Researchers have uncovered a new web skimming attack targeting at least 17 e-commerce sites, including Casio UK's online store, with the malware potentially compromising customers' credit card information.
The security threat, identified by Jscrambler, was active on Casio's UK website between January 14-24, 2025, but was swiftly resolved after the electronics giant was alerted to the issue on January 28.
Fraud detection firm Jscrambler says that the skimming malware was likely introduced through vulnerable components within the Magento e-commerce platform, which powers numerous online retail sites. The attack involved two stages: a skimmer loader that appeared on the homepage of affected websites and a second-stage payload hosted on a Russian server.
The malicious code was designed to capture sensitive payment details. Unlike most skimming attacks that target users when they visit checkout pages, the observed attack utilized a more complex method. When users added items to their carts and attempted to proceed to checkout, the skimmer would activate, presenting them with a fake payment form instead of taking them to the legitimate checkout page.
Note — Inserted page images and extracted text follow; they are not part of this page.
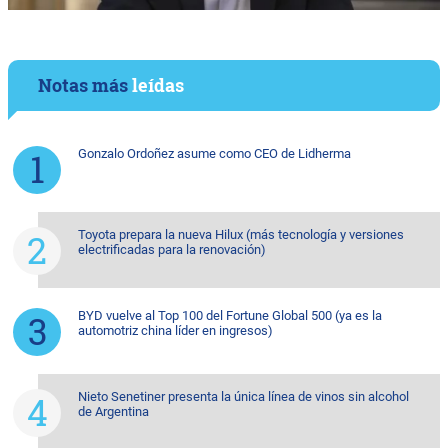
Notas más
leídas
Gonzalo Ordoñez asume como CEO de Lidherma
Toyota prepara la nueva Hilux (más tecnología y versiones
electrificadas para la renovación)
BYD vuelve al Top 100 del Fortune Global 500 (ya es la
automotriz china líder en ingresos)
Nieto Senetiner presenta la única línea de vinos sin alcohol
de Argentina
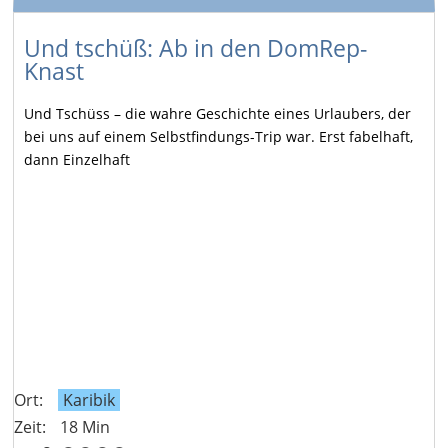
Und tschüß: Ab in den DomRep-
Knast
Und Tschüss – die wahre Geschichte eines Urlaubers, der
bei uns auf einem Selbstfindungs-Trip war. Erst fabelhaft,
dann Einzelhaft
Ort:
Karibik
Zeit:
18 Min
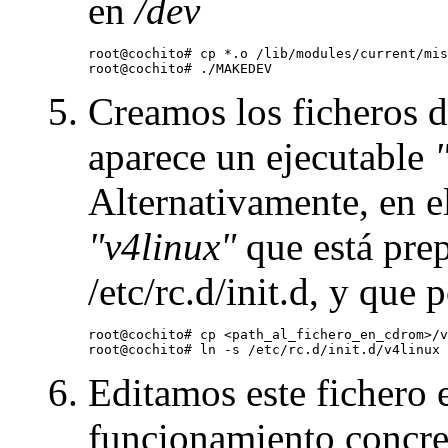
en
/dev
root@cochito# cp *.o /lib/modules/current/mis
Creamos los ficheros d
aparece un ejecutable
Alternativamente, en 
"v4linux"
que está prep
/etc/rc.d/init.d, y que
root@cochito# cp <path_al_fichero_en_cdrom>/v
Editamos este fichero e
funcionamiento concret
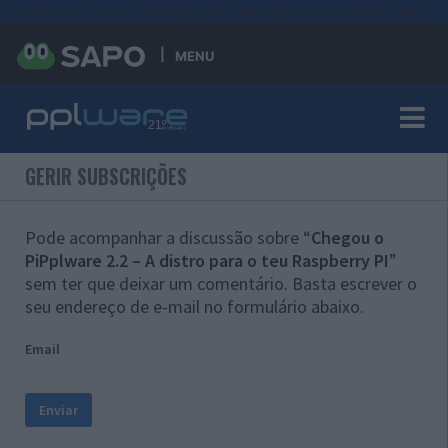
#sre{border-style: solid;display: unset;border-width: thin;}
MENU
GERIR SUBSCRIÇÕES
Pode acompanhar a discussão sobre “
Chegou o
PiPplware 2.2 – A distro para o teu Raspberry PI
”
sem ter que deixar um comentário. Basta escrever o
seu endereço de e-mail no formulário abaixo.
Email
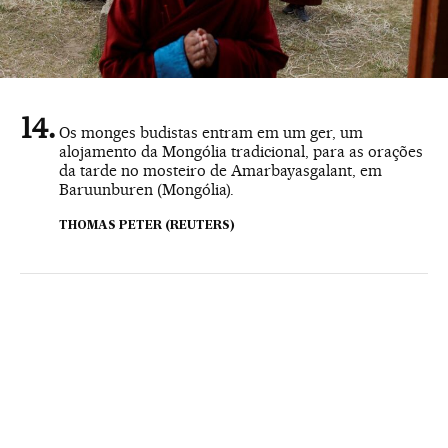
Os monges budistas entram em um ger, um
alojamento da Mongólia tradicional, para as orações
da tarde no mosteiro de Amarbayasgalant, em
Baruunburen (Mongólia).
THOMAS PETER (REUTERS)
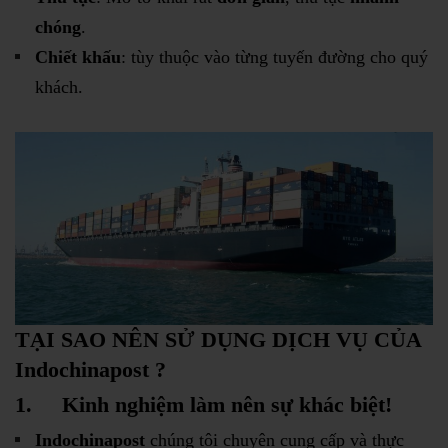
chóng
.
Chiết khấu
: tùy thuộc vào từng tuyến đường cho quý
khách.
TẠI SAO NÊN SỬ DỤNG DỊCH VỤ CỦA
Indochinapost ?
1.
Kinh nghiệm làm nên sự khác biệt!
Indochinapost
chúng tôi chuyên cung cấp và thực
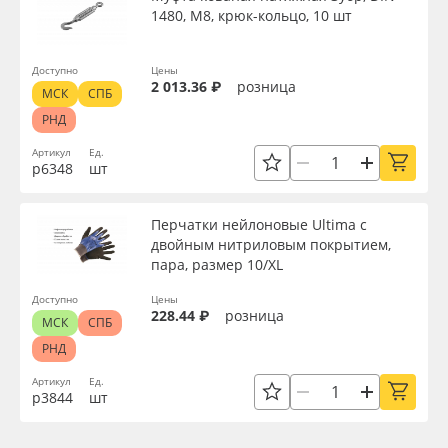
1480, М8, крюк-кольцо, 10 шт
Доступно
Цены
2 013.36 ₽
розница
МСК
СПБ
РНД
Артикул
Ед.
р6348
шт
Перчатки нейлоновые Ultima с
двойным нитриловым покрытием,
пара, размер 10/XL
Доступно
Цены
228.44 ₽
розница
МСК
СПБ
РНД
Артикул
Ед.
р3844
шт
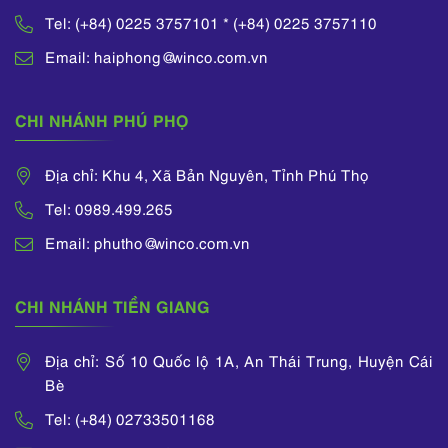
Tel: (+84) 0225 3757101 * (+84) 0225 3757110
Email: haiphong@winco.com.vn
CHI NHÁNH PHÚ PHỌ
Địa chỉ: Khu 4, Xã Bản Nguyên, Tỉnh Phú Thọ
Tel: 0989.499.265
Email: phutho@winco.com.vn
CHI NHÁNH TIỀN GIANG
Địa chỉ: Số 10 Quốc lộ 1A, An Thái Trung, Huyện Cái
Bè
Tel: (+84) 02733501168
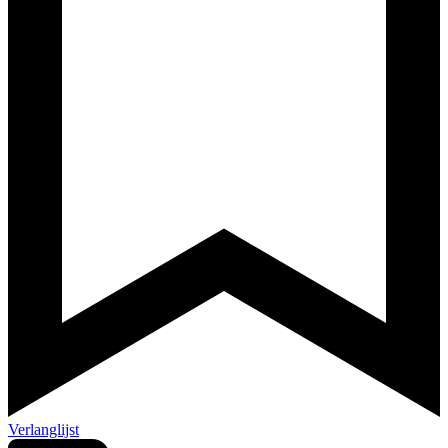
Verlanglijst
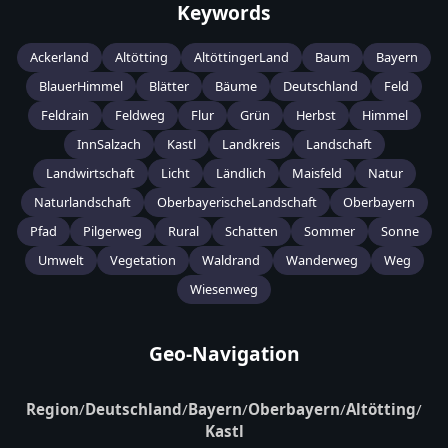
Keywords
Ackerland
Altötting
AltöttingerLand
Baum
Bayern
BlauerHimmel
Blätter
Bäume
Deutschland
Feld
Feldrain
Feldweg
Flur
Grün
Herbst
Himmel
InnSalzach
Kastl
Landkreis
Landschaft
Landwirtschaft
Licht
Ländlich
Maisfeld
Natur
Naturlandschaft
OberbayerischeLandschaft
Oberbayern
Pfad
Pilgerweg
Rural
Schatten
Sommer
Sonne
Umwelt
Vegetation
Waldrand
Wanderweg
Weg
Wiesenweg
Geo-Navigation
Region
/
Deutschland
/
Bayern
/
Oberbayern
/
Altötting
/
Kastl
The fake form initially asked for seemingly innocent details such as the user's name, email address, shipping information, and phone number. After submitting this information, victims were prompted to enter their credit card details, including the card number, expiry date, and CVV. Upon clicking the “Pay Now” button, the skimmer would display an error message instructing the user to verify their billing information.
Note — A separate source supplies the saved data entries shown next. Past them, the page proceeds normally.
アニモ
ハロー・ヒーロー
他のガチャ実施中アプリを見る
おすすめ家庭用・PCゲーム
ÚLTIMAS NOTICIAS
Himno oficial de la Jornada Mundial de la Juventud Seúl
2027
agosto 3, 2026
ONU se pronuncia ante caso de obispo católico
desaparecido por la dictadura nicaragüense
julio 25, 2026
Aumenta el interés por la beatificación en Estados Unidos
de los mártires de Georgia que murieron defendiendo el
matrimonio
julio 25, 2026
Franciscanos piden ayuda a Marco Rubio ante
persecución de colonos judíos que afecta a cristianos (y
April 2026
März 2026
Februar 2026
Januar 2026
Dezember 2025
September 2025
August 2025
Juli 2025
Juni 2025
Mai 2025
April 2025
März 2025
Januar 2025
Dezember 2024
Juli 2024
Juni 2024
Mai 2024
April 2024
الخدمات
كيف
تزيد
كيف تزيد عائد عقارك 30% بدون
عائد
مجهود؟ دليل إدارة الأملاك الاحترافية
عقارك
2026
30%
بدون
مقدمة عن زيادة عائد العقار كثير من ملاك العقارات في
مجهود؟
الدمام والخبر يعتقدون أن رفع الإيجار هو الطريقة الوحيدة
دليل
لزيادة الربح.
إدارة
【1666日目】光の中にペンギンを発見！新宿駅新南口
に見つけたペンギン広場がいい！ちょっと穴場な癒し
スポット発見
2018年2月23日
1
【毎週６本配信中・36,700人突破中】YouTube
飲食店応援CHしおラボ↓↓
At this point, the malicious code triggered the exfiltration of the stolen data and redirected victims to the legitimate checkout page, where they would be asked to re-enter their payment information—a tactic known as “double-entry skimming.”
Jscrambler said that the threat actor responsible for the attack likely chose to host the skimming code on a Russian server. Despite the different domains used by the skimming scripts, the same server was used to deliver the second-stage payload for all affected websites.